Only a slice of the listing below is wanted. Retype the lines from the one containing "Segment: left iliac vein. (SVG masks)" through the one containing "Here is an image. Segment every", exactly, both ends included.

-- Opening Marker --

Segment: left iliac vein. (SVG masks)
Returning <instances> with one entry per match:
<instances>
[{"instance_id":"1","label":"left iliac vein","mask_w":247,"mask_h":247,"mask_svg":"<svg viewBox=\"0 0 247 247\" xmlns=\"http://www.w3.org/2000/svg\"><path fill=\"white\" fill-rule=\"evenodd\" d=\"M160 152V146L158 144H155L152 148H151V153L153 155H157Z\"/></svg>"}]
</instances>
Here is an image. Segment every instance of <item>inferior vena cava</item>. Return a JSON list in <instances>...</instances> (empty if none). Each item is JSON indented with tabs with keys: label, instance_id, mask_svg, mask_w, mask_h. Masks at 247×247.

-- Closing Marker --
-- Opening Marker --

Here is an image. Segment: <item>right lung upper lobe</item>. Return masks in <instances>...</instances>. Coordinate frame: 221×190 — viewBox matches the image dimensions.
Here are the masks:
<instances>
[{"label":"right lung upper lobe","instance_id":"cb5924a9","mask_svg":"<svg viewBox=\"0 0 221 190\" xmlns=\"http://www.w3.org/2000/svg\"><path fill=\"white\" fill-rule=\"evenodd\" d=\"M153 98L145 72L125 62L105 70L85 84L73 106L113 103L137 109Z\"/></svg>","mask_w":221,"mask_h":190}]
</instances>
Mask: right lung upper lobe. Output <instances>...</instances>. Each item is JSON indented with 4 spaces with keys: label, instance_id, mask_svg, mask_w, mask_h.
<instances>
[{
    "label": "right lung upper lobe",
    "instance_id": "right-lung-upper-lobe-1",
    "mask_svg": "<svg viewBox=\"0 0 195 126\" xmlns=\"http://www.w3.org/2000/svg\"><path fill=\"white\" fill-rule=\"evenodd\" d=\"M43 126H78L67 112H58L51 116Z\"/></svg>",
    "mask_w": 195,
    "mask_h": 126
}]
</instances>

-- Closing Marker --

> **Task answer**
Segment: left iliac vein. (SVG masks)
Returning <instances> with one entry per match:
<instances>
[{"instance_id":"1","label":"left iliac vein","mask_w":247,"mask_h":247,"mask_svg":"<svg viewBox=\"0 0 247 247\" xmlns=\"http://www.w3.org/2000/svg\"><path fill=\"white\" fill-rule=\"evenodd\" d=\"M160 152V146L158 144H155L152 148H151V153L153 155H157Z\"/></svg>"}]
</instances>
Here is an image. Segment every instance of <item>inferior vena cava</item>. Return a JSON list in <instances>...</instances> (empty if none). Each item is JSON indented with tabs with keys: label, instance_id, mask_svg, mask_w, mask_h. Masks at 247×247.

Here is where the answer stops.